“Local Shard” Setup

In many cases, data collections accessed through the ESGF system comprise data that are hosted on distributed servers, and that must be found by federated searches initiated at any node in the federation. Such is the case for prominent data collections such as CMIP5/6, CORDEX, obs4MIPs, ana4MIPs etc. For these collections, the search indexes are distributed on multiple nodes, and replicated by the other nodes so that a distributed search can retrieve the complete set of results.

In other cases, data collections are interesting only to specific projects or institutions, and they only need to be exposed through a single ESGF node for users to be able to find them and download the data. In these cases, their metadata should not be replicated across all ESGF nodes in the federarion, with the result of over-inflating all the search indexes, and consequent reduction in performance.

It turns out that an ESGF node administrator can setup and publish data to a “local shard” that is not shared with the rest of the ESGF federation, following a few simple steps, as described below.

Note: local shard supports requires esg-search version 4.3.0 or above, and CoG version 3.0.3 or above.

Step 1) Setup a “local shard”

The following command will create a new Solr instance configuration suitable for publishing and searching local data:

esg-node –add-replica-shard localhost:8982

(note that for various reasons it is best to choose “8982” as the local shard port).

This command will:

  • Create a local shard configuration directory /usr/local/solr-home/localhost-8982

  • Create a local shard Solr index directory /esg/solr-index/localhost-8982

  • Insert the local shard in the file /esg/config/esgf_shards_static.xml, which is used by the local ESGF search service to create a list of shards to query. In other words, the local shard at port 8982 will be included by default in all searches executed by the local ESGF search service

  • Insert the local shard in the file /esg/config/esgf_shards.config, so that the corresponding Solr instance is always started/stopped together with the rest of the ESGF services (and shards) on that node

The local 8982 shard will be started by the esg-node command with neither the option -Denable.master=true, nor with the option -Denable.slave=true (instead, the flag -Denable.localhost=true is used): this means that this shard will not replicate from any other shard, and it will not expose itself to replication from other shards.

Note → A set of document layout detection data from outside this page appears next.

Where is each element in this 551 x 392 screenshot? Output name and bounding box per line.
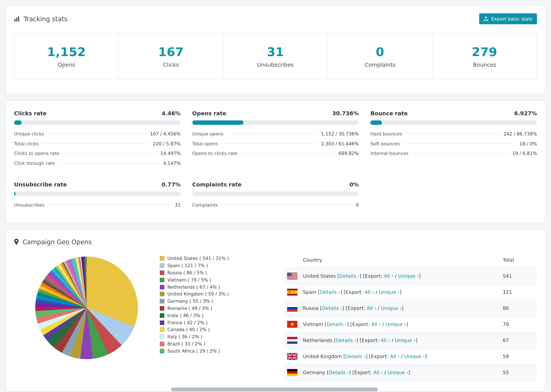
country-cell: Russia [Details ›] [Export: All › / Uniq… — [303, 305, 503, 311]
legend-item-india[interactable]: India ( 46 / 3% ) — [160, 312, 229, 319]
detail-label: Internal bounces — [370, 149, 409, 159]
export-all-link[interactable]: All › — [365, 289, 374, 295]
legend-item-italy[interactable]: Italy ( 36 / 2% ) — [160, 333, 229, 341]
detail-value: 14.497% — [160, 149, 181, 159]
legend-label: France ( 42 / 2% ) — [167, 320, 208, 325]
stat-box-opens: 1,152Opens — [14, 33, 119, 79]
progress-bar — [192, 192, 359, 196]
export-unique-link[interactable]: Unique › — [386, 321, 406, 327]
export-all-link[interactable]: All › — [390, 354, 400, 359]
table-header-total: Total — [503, 257, 537, 263]
export-unique-link[interactable]: Unique › — [381, 305, 402, 311]
tracking-stats-title: Tracking stats — [14, 15, 67, 22]
legend-swatch — [160, 271, 164, 275]
rate-panel-unsubscribe-rate: Unsubscribe rate0.77%Unsubscribes31 — [14, 181, 181, 210]
stat-box-bounces: 279Bounces — [432, 33, 537, 79]
details-link[interactable]: Details › — [339, 273, 360, 279]
detail-label: Click through rate — [14, 159, 55, 168]
country-cell: Germany [Details ›] [Export: All › / Uni… — [303, 370, 503, 375]
country-cell: United Kingdom [Details ›] [Export: All … — [303, 354, 503, 359]
bracket-text: [ — [332, 337, 336, 343]
export-unique-link[interactable]: Unique › — [404, 354, 425, 359]
rate-value: 0% — [349, 181, 359, 188]
legend-label: United States ( 541 / 31% ) — [167, 256, 229, 261]
stat-value: 1,152 — [14, 45, 119, 59]
export-unique-link[interactable]: Unique › — [388, 370, 408, 375]
table-row-russia: Russia [Details ›] [Export: All › / Uniq… — [284, 300, 537, 316]
bracket-text: [ — [336, 273, 339, 279]
export-unique-link[interactable]: Unique › — [395, 337, 416, 343]
bracket-text: ] — [416, 337, 417, 343]
details-link[interactable]: Details › — [329, 370, 349, 375]
legend-item-brazil[interactable]: Brazil ( 33 / 2% ) — [160, 340, 229, 348]
export-all-link[interactable]: All › — [384, 273, 394, 279]
legend-item-south-africa[interactable]: South Africa ( 29 / 2% ) — [160, 348, 229, 355]
legend-swatch — [160, 292, 164, 296]
legend-swatch — [160, 306, 164, 311]
total-cell: 79 — [503, 321, 537, 327]
legend-item-romania[interactable]: Romania ( 49 / 3% ) — [160, 305, 229, 312]
bracket-text: ] — [425, 354, 427, 359]
stat-box-unsubscribes: 31Unsubscribes — [224, 33, 328, 79]
total-cell: 55 — [503, 370, 537, 375]
detail-value: 0 — [356, 200, 359, 210]
bracket-text: ] [Export: — [366, 354, 390, 359]
details-link[interactable]: Details › — [320, 289, 340, 295]
geo-header: Campaign Geo Opens — [6, 229, 545, 250]
dotted-leader — [404, 133, 501, 134]
rate-panel-clicks-rate: Clicks rate4.46%Unique clicks167 / 4.456… — [14, 110, 181, 168]
bracket-text: [ — [318, 305, 322, 311]
legend-item-spain[interactable]: Spain ( 121 / 7% ) — [160, 262, 229, 269]
export-all-link[interactable]: All › — [371, 321, 381, 327]
details-link[interactable]: Details › — [322, 305, 342, 311]
legend-item-russia[interactable]: Russia ( 86 / 5% ) — [160, 269, 229, 276]
legend-swatch — [160, 285, 164, 289]
progress-fill — [192, 120, 243, 125]
legend-item-vietnam[interactable]: Vietnam ( 79 / 5% ) — [160, 276, 229, 284]
table-row-united-states: United States [Details ›] [Export: All ›… — [284, 268, 537, 284]
rates-card: Clicks rate4.46%Unique clicks167 / 4.456… — [6, 101, 545, 223]
bracket-text: / — [381, 321, 386, 327]
location-pin-icon — [14, 239, 19, 245]
detail-row: Clicks to opens rate14.497% — [14, 149, 181, 159]
export-all-link[interactable]: All › — [373, 370, 383, 375]
geo-pie-chart[interactable] — [35, 256, 138, 359]
progress-bar — [192, 120, 359, 125]
detail-row: Soft bounces18 / 0% — [370, 139, 537, 149]
table-header-row: CountryTotal — [284, 252, 537, 268]
horizontal-scrollbar-thumb[interactable] — [171, 388, 378, 391]
export-unique-link[interactable]: Unique › — [379, 289, 399, 295]
details-link[interactable]: Details › — [336, 337, 356, 343]
export-all-link[interactable]: All › — [381, 337, 390, 343]
dotted-leader — [58, 163, 161, 163]
geo-table: CountryTotalUnited States [Details ›] [E… — [284, 252, 537, 381]
detail-value: 1,152 / 30.736% — [321, 129, 359, 139]
geo-title: Campaign Geo Opens — [14, 238, 92, 245]
bracket-text: [ — [325, 370, 329, 375]
tracking-stats-header: Tracking stats Export basic stats — [6, 6, 545, 32]
flag-us-icon — [287, 273, 297, 279]
details-link[interactable]: Details › — [345, 354, 366, 359]
export-basic-stats-button[interactable]: Export basic stats — [479, 13, 537, 24]
rate-title-row: Opens rate30.736% — [192, 110, 359, 117]
country-cell: Netherlands [Details ›] [Export: All › /… — [303, 337, 503, 343]
rate-title: Clicks rate — [14, 110, 47, 117]
export-all-link[interactable]: All › — [367, 305, 376, 311]
legend-item-canada[interactable]: Canada ( 40 / 2% ) — [160, 326, 229, 333]
legend-swatch — [160, 335, 164, 339]
legend-label: Russia ( 86 / 5% ) — [167, 270, 207, 275]
legend-item-united-kingdom[interactable]: United Kingdom ( 59 / 3% ) — [160, 291, 229, 298]
rate-value: 4.46% — [162, 110, 181, 117]
detail-row: Total opens2,303 / 61.446% — [192, 139, 359, 149]
details-link[interactable]: Details › — [326, 321, 347, 327]
legend-item-germany[interactable]: Germany ( 55 / 3% ) — [160, 298, 229, 305]
bracket-text: ] — [399, 289, 401, 295]
table-row-germany: Germany [Details ›] [Export: All › / Uni… — [284, 364, 537, 381]
legend-item-netherlands[interactable]: Netherlands ( 67 / 4% ) — [160, 283, 229, 291]
legend-label: Brazil ( 33 / 2% ) — [167, 341, 205, 347]
legend-item-france[interactable]: France ( 42 / 2% ) — [160, 319, 229, 326]
legend-item-united-states[interactable]: United States ( 541 / 31% ) — [160, 255, 229, 262]
export-unique-link[interactable]: Unique › — [398, 273, 419, 279]
flag-vn-icon — [287, 321, 297, 328]
legend-swatch — [160, 313, 164, 318]
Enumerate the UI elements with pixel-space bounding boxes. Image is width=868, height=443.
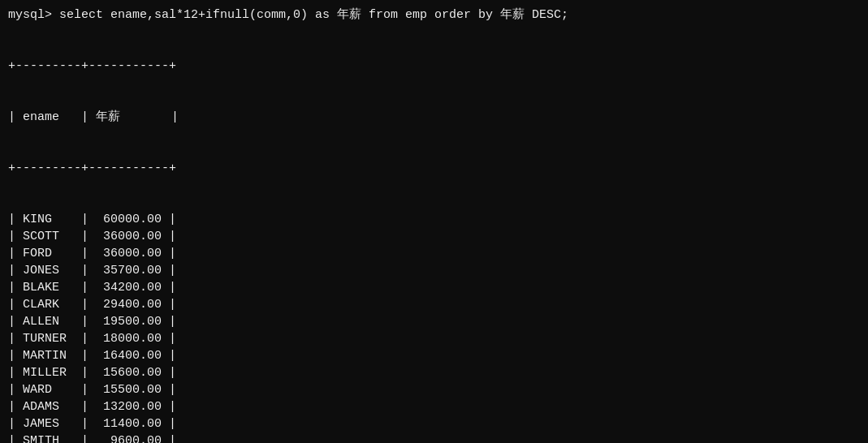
table-row: | JONES | 35700.00 | (8, 262, 860, 279)
divider-mid: +---------+-----------+ (8, 160, 860, 177)
table-row: | KING | 60000.00 | (8, 211, 860, 228)
terminal: mysql> select ename,sal*12+ifnull(comm,0… (8, 6, 860, 437)
table-row: | ALLEN | 19500.00 | (8, 313, 860, 330)
table-output: +---------+-----------+ | ename | 年薪 | +… (8, 24, 860, 443)
table-row: | MILLER | 15600.00 | (8, 364, 860, 381)
table-rows: | KING | 60000.00 || SCOTT | 36000.00 ||… (8, 211, 860, 443)
table-row: | CLARK | 29400.00 | (8, 296, 860, 313)
table-row: | JAMES | 11400.00 | (8, 415, 860, 432)
query-line: mysql> select ename,sal*12+ifnull(comm,0… (8, 6, 860, 24)
table-header: | ename | 年薪 | (8, 109, 860, 126)
table-row: | SMITH | 9600.00 | (8, 432, 860, 443)
table-row: | MARTIN | 16400.00 | (8, 347, 860, 364)
table-row: | TURNER | 18000.00 | (8, 330, 860, 347)
query-text: select ename,sal*12+ifnull(comm,0) as 年薪… (59, 8, 568, 22)
table-row: | BLAKE | 34200.00 | (8, 279, 860, 296)
table-row: | SCOTT | 36000.00 | (8, 228, 860, 245)
divider-top: +---------+-----------+ (8, 58, 860, 75)
table-row: | FORD | 36000.00 | (8, 245, 860, 262)
prompt-label: mysql> (8, 8, 59, 22)
table-row: | WARD | 15500.00 | (8, 381, 860, 398)
table-row: | ADAMS | 13200.00 | (8, 398, 860, 415)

Step 2) Publish data collections to the “local shard”

In general, data can be published to the local shard by following two simple requirements:

  • Target the Solr index on port 8982

  • Include an additional piece of metadata: shard=localhost:8982 to all dataset-level records (this informatoin is used by search clients to efficiently find all files that belong to a given dataset).

If using the ESGF publisher client to publish data, the above requirements can be fulfilled by a few simple changes in the esg.ini file:

  • Change the URL of the target publishing service:

from: https://your.host.name/esg-search/remote/secure/client-cert/hessian/publishingService
to: https://your.host.name/esg-search/remote/secure/client-cert/hessian/publishingServiceLocal

Add the “shard” metadata field as part of the specific project configuration:

categories =
      project | enum | true | true | 0
      shard | string | true | true | 14

category_default =
      project |
      shard | localhost:8982

Step 3) Configure the CoG Search User Interface

With CoG, each project can configure its search space by targetting a specific search URL and optionally adding other fixed search constraints (such as project=XYZ). An ESGF administraor can configure a CoG project to find data indexed on the local shard in two ways:

  • By targeting the local ESGF search service with no additional federation constraints: as mentioned before, the 8982 shard is contained in the esgf_shards_static.xml file and therefore will be picked up by the local ESGF search service by default. Specifically, configure the CoG project search as follows:

Search Service URL: http://your.host.name/esg-search/search/
Constraints: do NOT add distrib=false and do NOT specifiy any shard constraint

By targeting the local ESGF search service AND adding a specific shard constraint that includes that shard. In this case, the local ESGF service will query only those shards that are specified in the constraint. For example:

Search Service URL: http://your.host.name/esg-search/search/
Constraints: shards=localhost:8983/solr,localhost:8982/solr

The first configuration will cause the CoG interface to return results from ALL shards configured in the local file esgf_shards_static.xml (which may include other ESGF nodes throughout the federation); the second configuration will return results only from those shards that are explicitely listed.